Work to be completed =
Word for word, set down the listing that appears after this line.

Information =
══════════════════════════════

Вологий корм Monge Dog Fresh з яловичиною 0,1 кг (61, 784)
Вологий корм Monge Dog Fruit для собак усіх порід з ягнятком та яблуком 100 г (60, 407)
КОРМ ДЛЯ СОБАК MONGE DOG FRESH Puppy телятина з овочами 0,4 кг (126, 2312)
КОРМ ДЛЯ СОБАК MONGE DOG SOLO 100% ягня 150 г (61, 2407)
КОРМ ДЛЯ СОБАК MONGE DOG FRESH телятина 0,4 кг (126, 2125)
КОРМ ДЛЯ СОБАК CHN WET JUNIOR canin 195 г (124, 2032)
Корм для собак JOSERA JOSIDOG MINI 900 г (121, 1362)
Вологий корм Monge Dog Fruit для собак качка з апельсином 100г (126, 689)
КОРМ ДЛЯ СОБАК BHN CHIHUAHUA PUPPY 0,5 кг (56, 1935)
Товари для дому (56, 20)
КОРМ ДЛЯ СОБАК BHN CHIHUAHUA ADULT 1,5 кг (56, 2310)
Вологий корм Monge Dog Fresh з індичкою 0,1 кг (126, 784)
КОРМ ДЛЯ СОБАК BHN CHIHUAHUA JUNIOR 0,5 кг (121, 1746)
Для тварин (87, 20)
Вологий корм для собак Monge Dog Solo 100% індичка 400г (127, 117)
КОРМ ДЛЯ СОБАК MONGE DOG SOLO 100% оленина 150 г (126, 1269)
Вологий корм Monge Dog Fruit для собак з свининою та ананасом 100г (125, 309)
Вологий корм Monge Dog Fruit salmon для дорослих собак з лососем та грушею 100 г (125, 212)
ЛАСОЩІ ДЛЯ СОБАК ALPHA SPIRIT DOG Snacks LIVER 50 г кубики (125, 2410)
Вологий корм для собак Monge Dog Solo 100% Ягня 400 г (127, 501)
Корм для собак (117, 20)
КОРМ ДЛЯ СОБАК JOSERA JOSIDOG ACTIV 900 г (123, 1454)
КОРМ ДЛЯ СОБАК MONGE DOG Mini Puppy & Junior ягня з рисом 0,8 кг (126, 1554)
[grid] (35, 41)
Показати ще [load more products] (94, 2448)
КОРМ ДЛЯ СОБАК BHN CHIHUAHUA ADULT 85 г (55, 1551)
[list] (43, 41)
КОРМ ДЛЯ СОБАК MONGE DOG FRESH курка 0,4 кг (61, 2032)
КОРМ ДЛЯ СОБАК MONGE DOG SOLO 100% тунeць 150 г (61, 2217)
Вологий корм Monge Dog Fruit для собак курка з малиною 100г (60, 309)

══════════════════════════════

Solution for this problem =
Вологий корм Monge Dog Fresh з яловичиною 0,1 кг (61, 784)
Вологий корм Monge Dog Fruit для собак усіх порід з ягнятком та яблуком 100 г (60, 407)
КОРМ ДЛЯ СОБАК MONGE DOG FRESH Puppy телятина з овочами 0,4 кг (126, 2312)
КОРМ ДЛЯ СОБАК MONGE DOG SOLO 100% ягня 150 г (61, 2407)
КОРМ ДЛЯ СОБАК MONGE DOG FRESH телятина 0,4 кг (126, 2125)
КОРМ ДЛЯ СОБАК CHN WET JUNIOR canin 195 г (124, 2032)
Корм для собак JOSERA JOSIDOG MINI 900 г (121, 1362)
Вологий корм Monge Dog Fruit для собак качка з апельсином 100г (126, 689)
КОРМ ДЛЯ СОБАК BHN CHIHUAHUA PUPPY 0,5 кг (56, 1935)
Товари для дому (56, 20)
КОРМ ДЛЯ СОБАК BHN CHIHUAHUA ADULT 1,5 кг (56, 2310)
Вологий корм Monge Dog Fresh з індичкою 0,1 кг (126, 784)
КОРМ ДЛЯ СОБАК BHN CHIHUAHUA JUNIOR 0,5 кг (121, 1746)
Для тварин (87, 20)
Вологий корм для собак Monge Dog Solo 100% індичка 400г (127, 117)
КОРМ ДЛЯ СОБАК MONGE DOG SOLO 100% оленина 150 г (126, 1269)
Вологий корм Monge Dog Fruit для собак з свининою та ананасом 100г (125, 309)
Вологий корм Monge Dog Fruit salmon для дорослих собак з лососем та грушею 100 г (125, 212)
ЛАСОЩІ ДЛЯ СОБАК ALPHA SPIRIT DOG Snacks LIVER 50 г кубики (125, 2410)
Вологий корм для собак Monge Dog Solo 100% Ягня 400 г (127, 501)
Корм для собак (117, 20)
КОРМ ДЛЯ СОБАК JOSERA JOSIDOG ACTIV 900 г (123, 1454)
КОРМ ДЛЯ СОБАК MONGE DOG Mini Puppy & Junior ягня з рисом 0,8 кг (126, 1554)
[grid] (35, 41)
Показати ще [load more products] (94, 2448)
КОРМ ДЛЯ СОБАК BHN CHIHUAHUA ADULT 85 г (55, 1551)
[list] (43, 41)
КОРМ ДЛЯ СОБАК MONGE DOG FRESH курка 0,4 кг (61, 2032)
КОРМ ДЛЯ СОБАК MONGE DOG SOLO 100% тунeць 150 г (61, 2217)
Вологий корм Monge Dog Fruit для собак курка з малиною 100г (60, 309)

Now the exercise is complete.